In a recent poll conducted by Oxygen.ie the iceberg from Titanic has been voted the ‘Greatest Movie Villain Of All Time’. The iceberg narrowly fought off competition from seemingly more traditional villains such as Voldemort, the levitating eye of Sauron and Darth Vader, who was, in a separate poll crowned the ‘Greatest Inspiration To Asthmatic Megalomaniacs’.
Trimble Dimbleby, a human man speaking about his decision to vote for the iceberg said, “Sure, there are probably people who’ve done worse things in movies, or killed more people- the Nazi’s for example, they’ve never come across well on screen, or that big eye in Lord of the Rings. But do ya know what? At least they knew what they were doing. If they killed a load of people, or the lads with hairy feet…-” “The French?” I suggest. “Hobbits! That’s it, if they kill a load of them then they might at least grow to regret it one day.”

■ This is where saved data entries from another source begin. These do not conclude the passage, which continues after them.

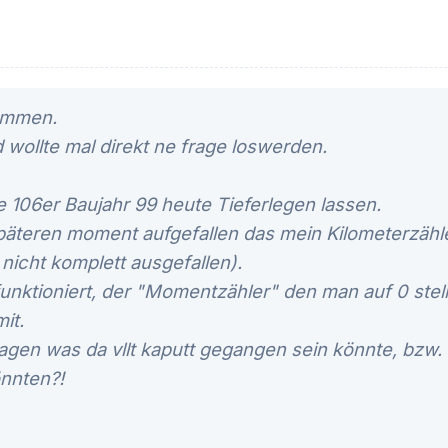
sammen.
d wollte mal direkt ne frage loswerden.
 106er Baujahr 99 heute Tieferlegen lassen.
späteren moment aufgefallen das mein Kilometerzähl
 nicht komplett ausgefallen).
unktioniert, der "Momentzähler" den man auf 0 stel
it.
agen was da vllt kaputt gegangen sein könnte, bzw.
nnten?!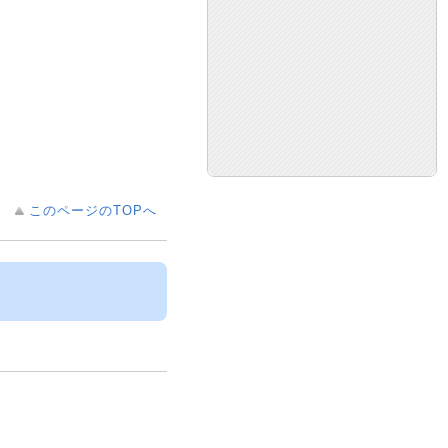
このページのTOPへ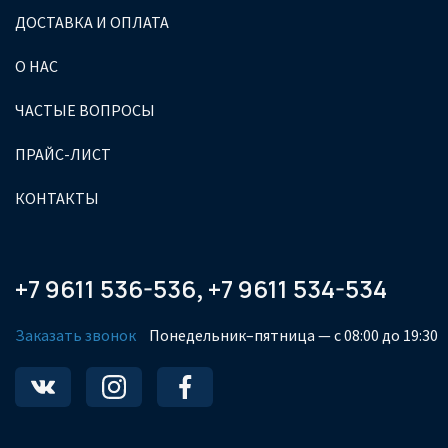
ДОСТАВКА И ОПЛАТА
О НАС
ЧАСТЫЕ ВОПРОСЫ
ПРАЙС-ЛИСТ
КОНТАКТЫ
+7 9611 536-536
+7 9611 534-534
,
Заказать звонок
Понедельник–пятница — с 08:00 до 19:30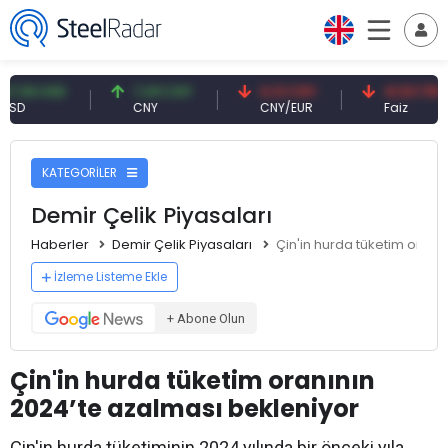
 USD
7,09 CNY
0,13 CNY
41,53 TRY
CNY
CNY/EUR
Faiz
KATEGORİLER
Demir Çelik Piyasaları
Haberler
Demir Çelik Piyasaları
Çin'in hurda tüketim oranı
İzleme Listeme Ekle
+ Abone Olun
Çin'in hurda tüketim oranının
2024’te azalması bekleniyor
Çin'in hurda tüketiminin 2024 yılında bir önceki yıla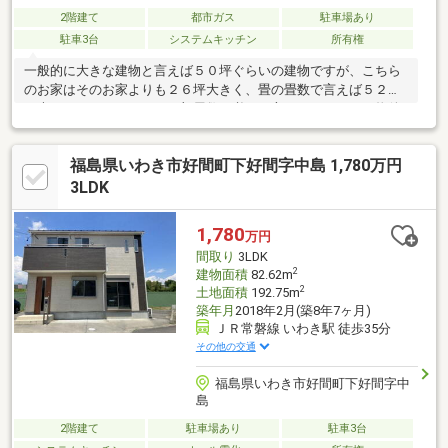
2階建て
都市ガス
駐車場あり
駐車3台
システムキッチン
所有権
一般的に大きな建物と言えば５０坪ぐらいの建物ですが、こちら
のお家はそのお家よりも２６坪大きく、畳の畳数で言えば５２帖
も大きいことになります。部屋数が必要な方にはまたとない物件
です。
福島県いわき市好間町下好間字中島 1,780万円
3LDK
1,780
万円
間取り
3LDK
2
建物面積
82.62m
2
土地面積
192.75m
築年月
2018年2月(築8年7ヶ月)
ＪＲ常磐線 いわき駅 徒歩35分
その他の交通
福島県いわき市好間町下好間字中
島
2階建て
駐車場あり
駐車3台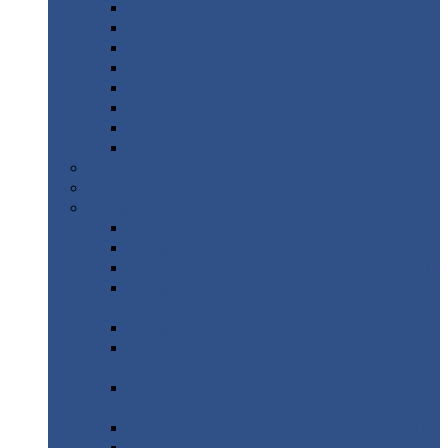
Дорожные
плиты
Каналы
непроходные
Ленточный
фундамент
Лифтовые
шахты
Перемычки
бетонные
Аэродромные
плиты
Фундаментные
блоки
Тепловые
камеры
Авиатехприемка
(РТ приемка)
Арочное
укрытие для конвейеров из профнастила
Профнастил
с нестандартной шириной
Профнастил
с нестандартной шириной С8
Профнастил
с нестандартной шириной С10
Профнастил
с нестандартной шириной СС10
Профнастил
с нестандартной шириной
МП10
Профнастил
с нестандартной шириной С15
Профнастил
с нестандартной шириной
МП18
Профнастил
с нестандартной шириной
МП20
Профнастил
с нестандартной шириной С18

“They might feel guilty afterwards,” Mr. Dimbleby continued, “that apparently happened to a lot of the Nazi’s afterwards. Could happen with that big hovering eye fella as well, might have a crisis of conscience or something and, ya know, shed a tear or whatever. But not the iceberg. As far as I know, ice can’t show remorse… at least I think it can’t.” At this point Mr. Dimbleby spent approximately five minutes googling the emotional capacity of ice, before continuing, “Yeah, it seems the general consensus is it can’t feel remorse. It’s just a big heartless prick that went on its merry way without a second thought for everybody it killed.”

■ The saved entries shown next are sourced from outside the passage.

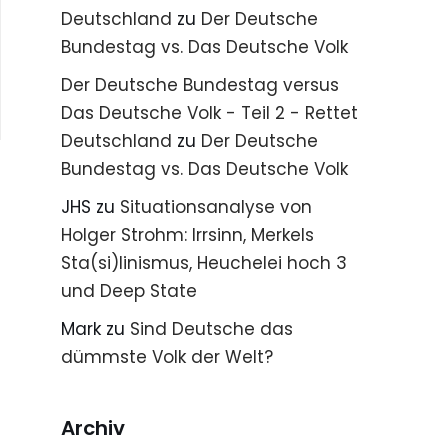
Deutschland
zu
Der Deutsche
Bundestag vs. Das Deutsche Volk
Der Deutsche Bundestag versus
Das Deutsche Volk - Teil 2 - Rettet
Deutschland
zu
Der Deutsche
Bundestag vs. Das Deutsche Volk
JHS
zu
Situationsanalyse von
Holger Strohm: Irrsinn, Merkels
Sta(si)linismus, Heuchelei hoch 3
und Deep State
Mark
zu
Sind Deutsche das
dümmste Volk der Welt?
Archiv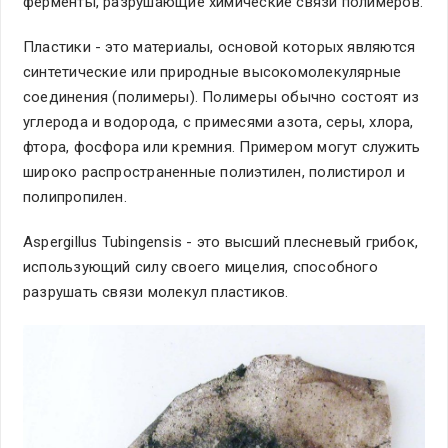
ферменты, разрушающие химические связи полимеров.
Пластики - это материалы, основой которых являются
синтетические или природные высокомолекулярные
соединения (полимеры). Полимеры обычно состоят из
углерода и водорода, с примесями азота, серы, хлора,
фтора, фосфора или кремния. Примером могут служить
широко распространенные полиэтилен, полистирол и
полипропилен.
Aspergillus Tubingensis - это высший плесневый грибок,
использующий силу своего мицелия, способного
разрушать связи молекул пластиков.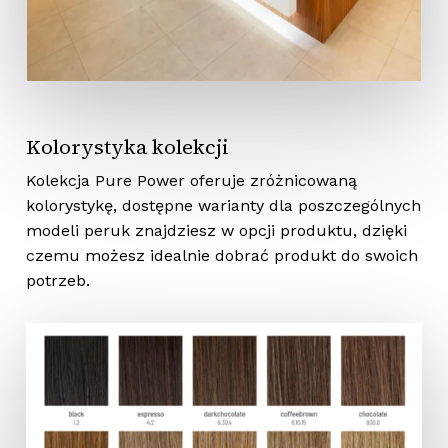
Kolorystyka kolekcji
Kolekcja Pure Power oferuje zróżnicowaną
kolorystykę, dostępne warianty dla poszczególnych
modeli peruk znajdziesz w opcji produktu, dzięki
czemu możesz idealnie dobrać produkt do swoich
potrzeb.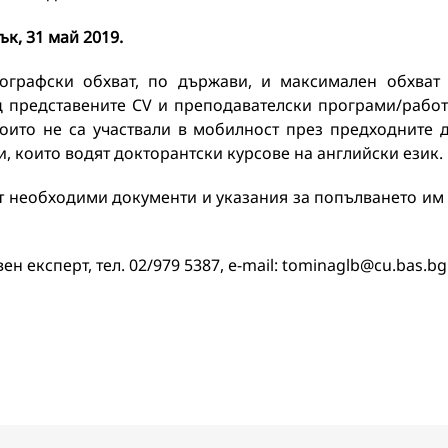
к, 31 май 2019.
ографски обхват, по държави, и максимален обхват
д представените CV и преподавателски програми/рабо
оито не са участвали в мобилност през предходните 
, които водят докторантски курсове на английски език.
т необходими документи и указания за попълването им
н експерт, тел. 02/979 5387, e-mail: tominaglb@cu.bas.bg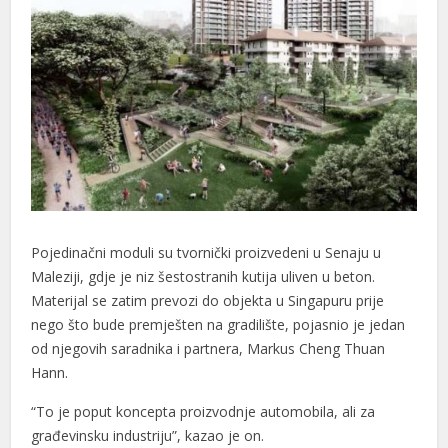
al
al
Pojedinačni moduli su tvornički proizvedeni u Senaju u
Maleziji, gdje je niz šestostranih kutija uliven u beton.
Materijal se zatim prevozi do objekta u Singapuru prije
nego što bude premješten na gradilište, pojasnio je jedan
od njegovih saradnika i partnera, Markus Cheng Thuan
Hann.
“To je poput koncepta proizvodnje automobila, ali za
građevinsku industriju”, kazao je on.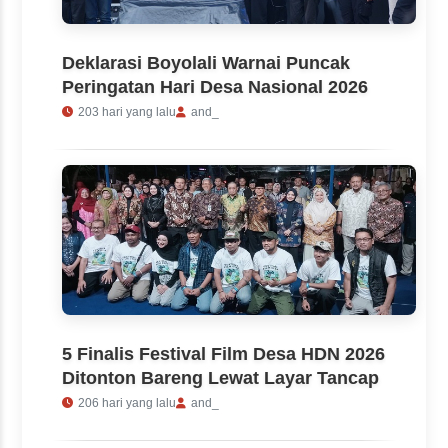
Deklarasi Boyolali Warnai Puncak
Peringatan Hari Desa Nasional 2026
203 hari yang lalu
and_
5 Finalis Festival Film Desa HDN 2026
Ditonton Bareng Lewat Layar Tancap
206 hari yang lalu
and_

That ‘big heartless prick’ and winner of our poll, despite making one of the most memorable débuts in cinematic history in Titanic, has since found work to be somewhat thin on the ground. The large block of condensed fluid, real name Timothy Iceberg, struggled to cope with the sudden meteoric rise to stardom. His name became synonymous with controversy and several run-ins with the law over alleged possession of crystal meth cemented his bad boy image. After his marriage to Pamela Anderson ended in a costly divorce- she has since denied all knowledge of this having happened-, Timothy Iceberg returned to his beloved Jewish faith and published a critically panned autobiography in a bid to set the record straight.
His acting career since has been limited. The few highlights include doing some background work in The Day After Tomorrow, and providing a lot of motion capture work for the scenery in hit children’s movie franchise Ice Age. Trimble Dimbleby, upon hearing this stated, “Ah jaysis that was him as well? I’ve had to sit through all of those Ice Age movies with my kids and that floating disaster has been the scenery this whole time? The one time I’d actually want him to kill everyone in sight on screen, and he just sits there letting that sloth bastard prattle on. He definitely deserves to win the poll, utter frosty arsehole he is.”
Timothy Iceberg is currently on tour with Al Gore, campaigning against global warming.